After first spotting the TDE in observations from the NEOWISE space telescope, Panagiotou and collaborators sifted through data from many other observatories and space telescopes to dig up more information on NGC 7392's supermassive black hole. They wanted to solve the mystery of why this TDE only appeared in infrared, instead of in more energetic wavelengths like others of its kind.
Previously discovered TDEs mostly appeared in so-called green galaxies, which don’t create quite as many stars as the more active blue galaxies but aren't totally burned-out on star-making like red galaxies. NGC 7392, however, is a blue galaxy — churning out many new stars and creating a lot of dust in the process. This dust could obscure the center of the galaxy, where the supermassive black hole lives, in optical and ultraviolet light.
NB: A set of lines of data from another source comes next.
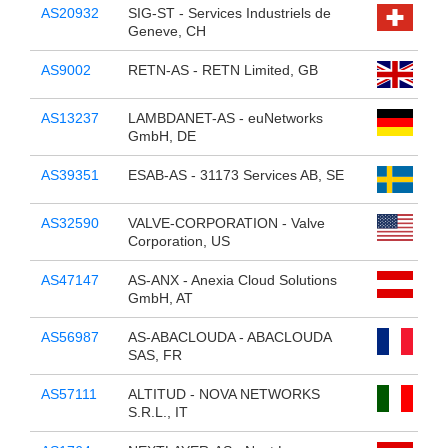
AS20932
SIG-ST - Services Industriels de
Geneve, CH
AS9002
RETN-AS - RETN Limited, GB
AS13237
LAMBDANET-AS - euNetworks
GmbH, DE
AS39351
ESAB-AS - 31173 Services AB, SE
AS32590
VALVE-CORPORATION - Valve
Corporation, US
AS47147
AS-ANX - Anexia Cloud Solutions
GmbH, AT
AS56987
AS-ABACLOUDA - ABACLOUDA
SAS, FR
AS57111
ALTITUD - NOVA NETWORKS
S.R.L., IT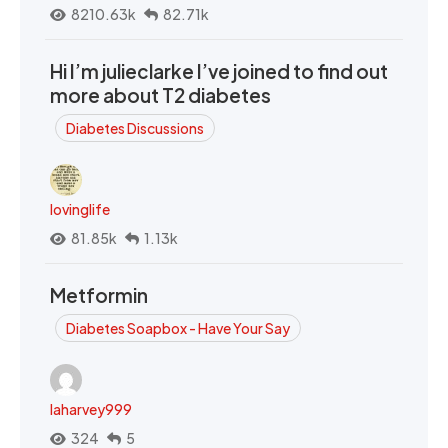
8210.63k
82.71k
Hi I’m julieclarke I’ve joined to find out
more about T2 diabetes
Diabetes Discussions
lovinglife
81.85k
1.13k
Metformin
Diabetes Soapbox - Have Your Say
laharvey999
324
5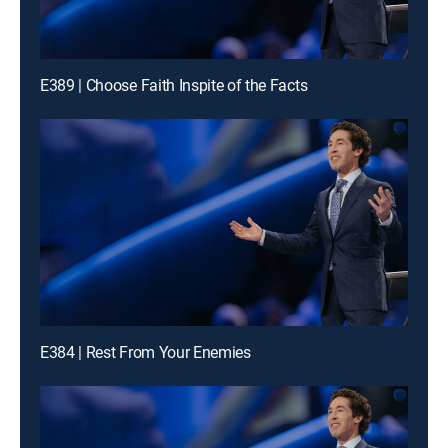
E389 | Choose Faith Inspite of the Facts
E384 | Rest From Your Enemies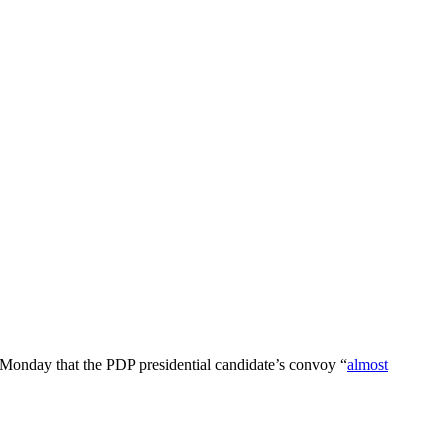
Monday that the PDP presidential candidate’s convoy “
almost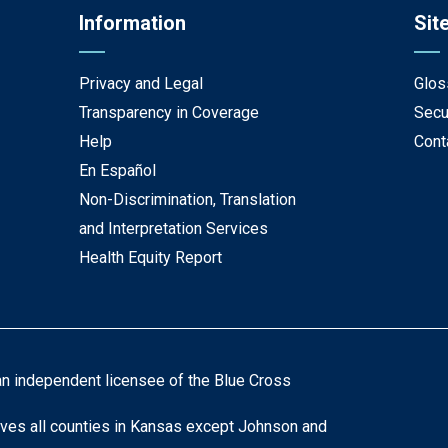
Information
Sit
Privacy and Legal
Glos
Transparency in Coverage
Secu
Help
Cont
En Español
Non-Discrimination, Translation
and Interpretation Services
Health Equity Report
an independent licensee of the Blue Cross
ves all counties in Kansas except Johnson and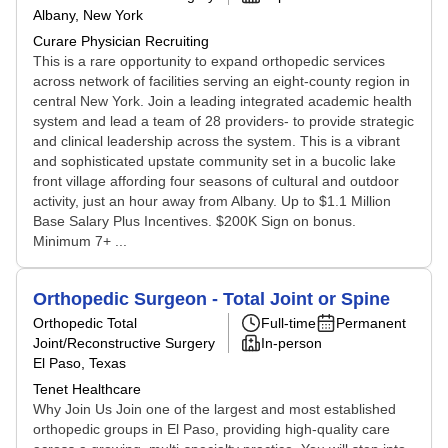
Albany, New York
Curare Physician Recruiting
This is a rare opportunity to expand orthopedic services
across network of facilities serving an eight-county region in
central New York. Join a leading integrated academic health
system and lead a team of 28 providers- to provide strategic
and clinical leadership across the system. This is a vibrant
and sophisticated upstate community set in a bucolic lake
front village affording four seasons of cultural and outdoor
activity, just an hour away from Albany. Up to $1.1 Million
Base Salary Plus Incentives. $200K Sign on bonus.
Minimum 7+ ...
Orthopedic Surgeon - Total Joint or Spine
Orthopedic Total
Full-time
Permanent
Joint/Reconstructive Surgery
In-person
El Paso, Texas
Tenet Healthcare
Why Join Us Join one of the largest and most established
orthopedic groups in El Paso, providing high-quality care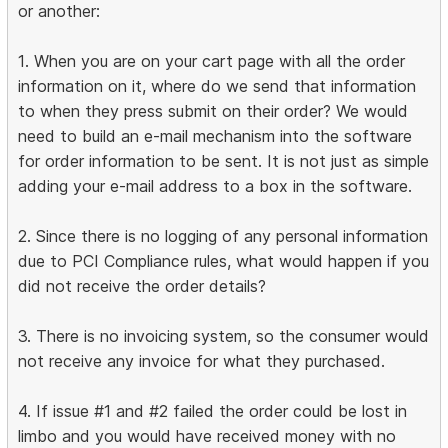
or another:
1. When you are on your cart page with all the order
information on it, where do we send that information
to when they press submit on their order? We would
need to build an e-mail mechanism into the software
for order information to be sent. It is not just as simple
adding your e-mail address to a box in the software.
2. Since there is no logging of any personal information
due to PCI Compliance rules, what would happen if you
did not receive the order details?
3. There is no invoicing system, so the consumer would
not receive any invoice for what they purchased.
4. If issue #1 and #2 failed the order could be lost in
limbo and you would have received money with no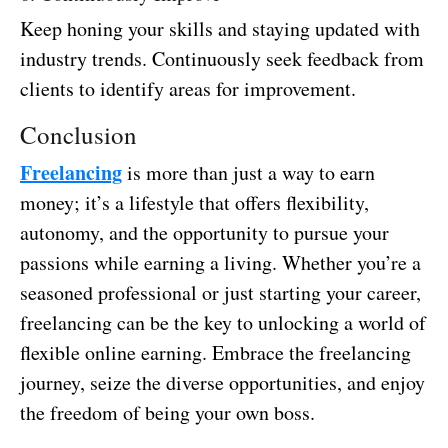
Keep honing your skills and staying updated with
industry trends. Continuously seek feedback from
clients to identify areas for improvement.
Conclusion
Freelancing
is more than just a way to earn
money; it’s a lifestyle that offers flexibility,
autonomy, and the opportunity to pursue your
passions while earning a living. Whether you’re a
seasoned professional or just starting your career,
freelancing can be the key to unlocking a world of
flexible online earning. Embrace the freelancing
journey, seize the diverse opportunities, and enjoy
the freedom of being your own boss.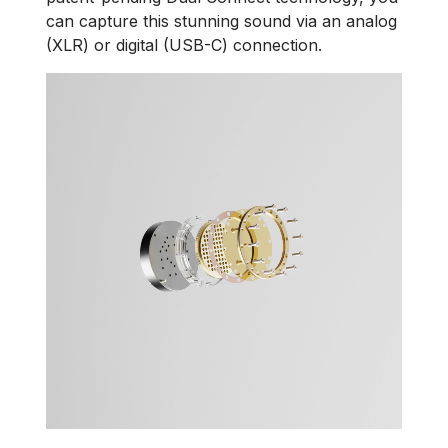
can capture this stunning sound via an analog
(XLR) or digital (USB-C) connection.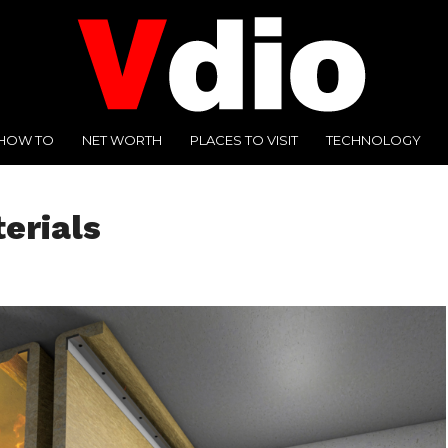
HOW TO
NET WORTH
PLACES TO VISIT
TECHNOLOGY
erials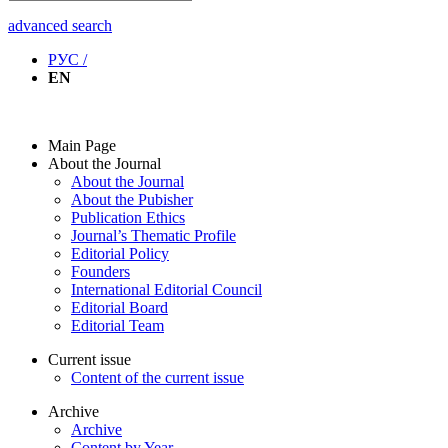
advanced search
РУС /
EN
Main Page
About the Journal
About the Journal
About the Pubisher
Publication Ethics
Journal’s Thematic Profile
Editorial Policy
Founders
International Editorial Council
Editorial Board
Editorial Team
Current issue
Content of the current issue
Archive
Archive
Content by Year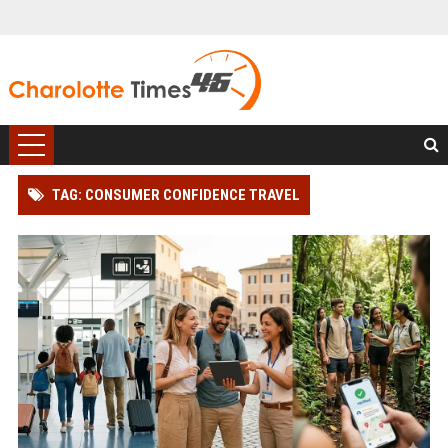
TAG: CONSUMER CONFIDENCE TRAVEL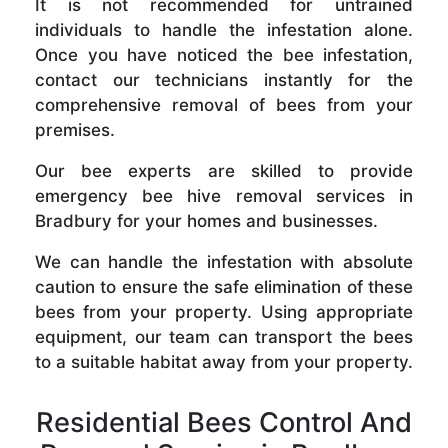
It is not recommended for untrained
individuals to handle the infestation alone.
Once you have noticed the bee infestation,
contact our technicians instantly for the
comprehensive removal of bees from your
premises.
Our bee experts are skilled to provide
emergency bee hive removal services in
Bradbury for your homes and businesses.
We can handle the infestation with absolute
caution to ensure the safe elimination of these
bees from your property. Using appropriate
equipment, our team can transport the bees
to a suitable habitat away from your property.
Residential Bees Control And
But infrared light enables astronomers to peer through that dust and see what's going on.
This finding suggests that astronomers should be searching for TDEs in infrared light, too.
"Using infrared surveys to catch the dust echo of obscured TDEs has already shown us that there is a population of TDEs in dusty, star-forming galaxies that we have been missing," Suvi Gezari, an astronomer at the Space Telescope Science Institute who was not involved in the study, said in the statement.
By looking for TDEs in infrared too, scientists could get one step closer to understanding how black holes chow down on stars.